▶ _WORK TO BE COMPLETED_
A faithful retyping of every entry below is wanted, with images left out.

--- START ---

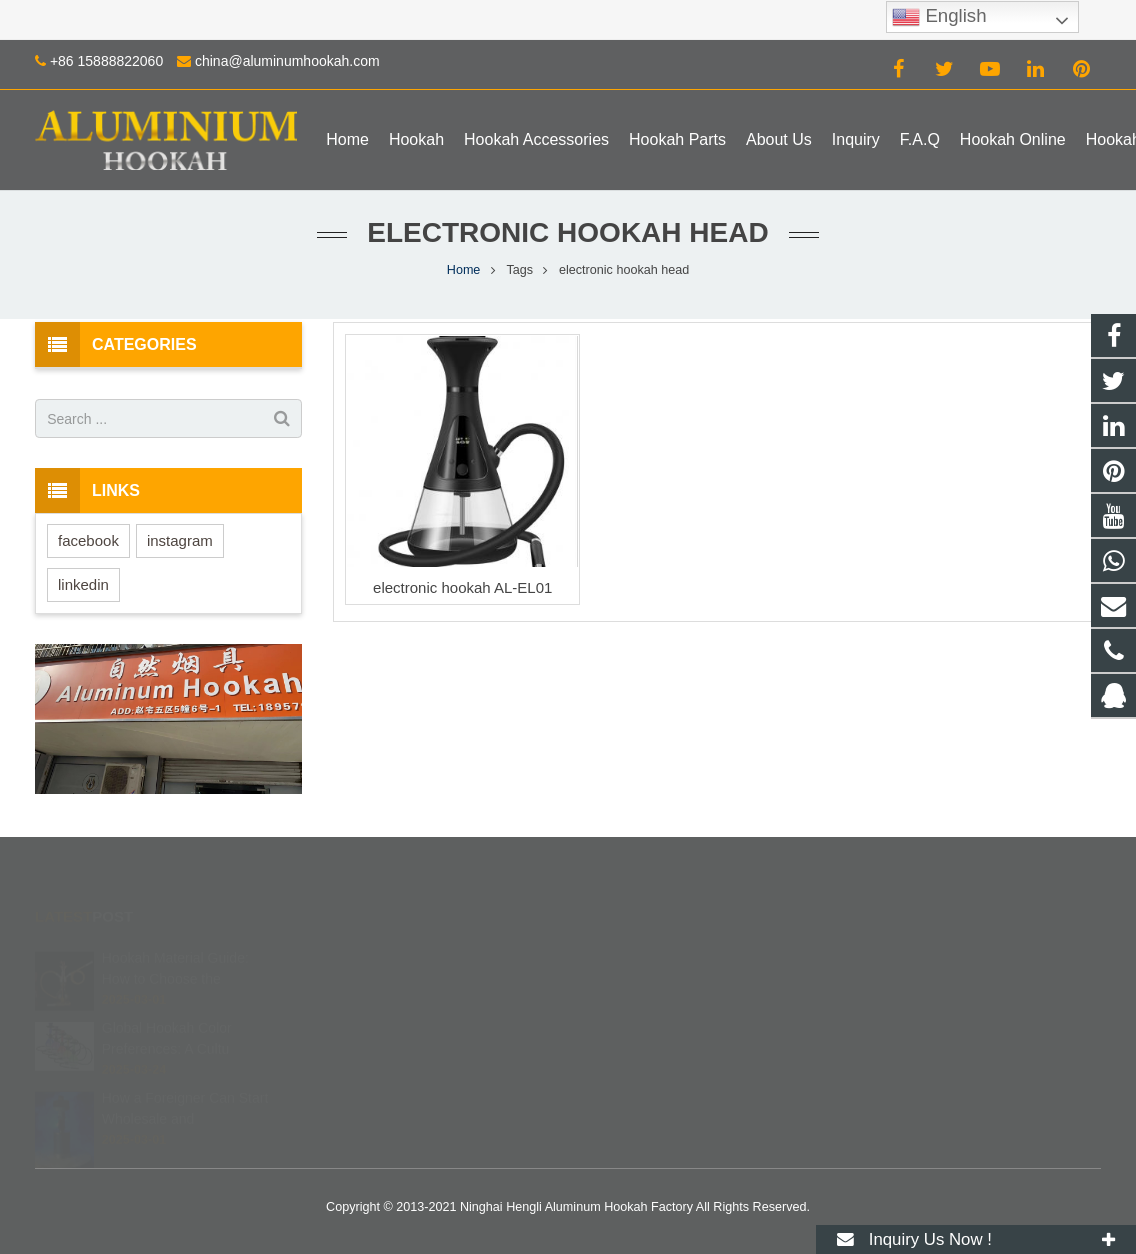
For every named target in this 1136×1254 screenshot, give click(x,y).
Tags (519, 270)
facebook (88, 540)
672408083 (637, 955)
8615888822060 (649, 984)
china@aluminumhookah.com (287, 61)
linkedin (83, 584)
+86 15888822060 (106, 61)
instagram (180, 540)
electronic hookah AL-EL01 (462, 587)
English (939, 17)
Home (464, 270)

--- END ---

▶ _EXERCISE OUTPUT_
For every named target in this 1136×1254 screenshot, give click(x,y).
Tags (519, 270)
facebook (88, 540)
672408083 (637, 955)
8615888822060 (649, 984)
china@aluminumhookah.com (287, 61)
linkedin (83, 584)
+86 15888822060 (106, 61)
instagram (180, 540)
electronic hookah AL-EL01 (462, 587)
English (939, 17)
Home (464, 270)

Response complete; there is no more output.